▸ **Saved entries**
****

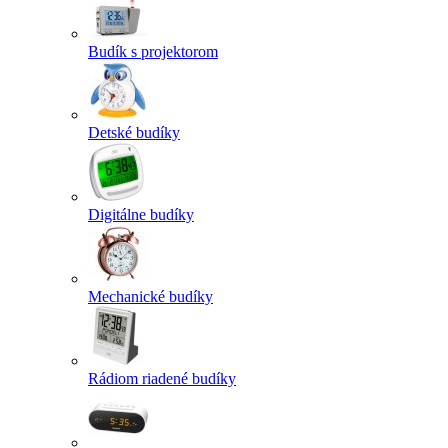
Budík s projektorom
Detské budíky
Digitálne budíky
Mechanické budíky
Rádiom riadené budíky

****

▸ **EXERCISE INSTRUCTIONS**
Write the data above out again exactly, every line of it, and exclude the pictures.

▸ **FINISHED TASK**
Budík s projektorom
Detské budíky
Digitálne budíky
Mechanické budíky
Rádiom riadené budíky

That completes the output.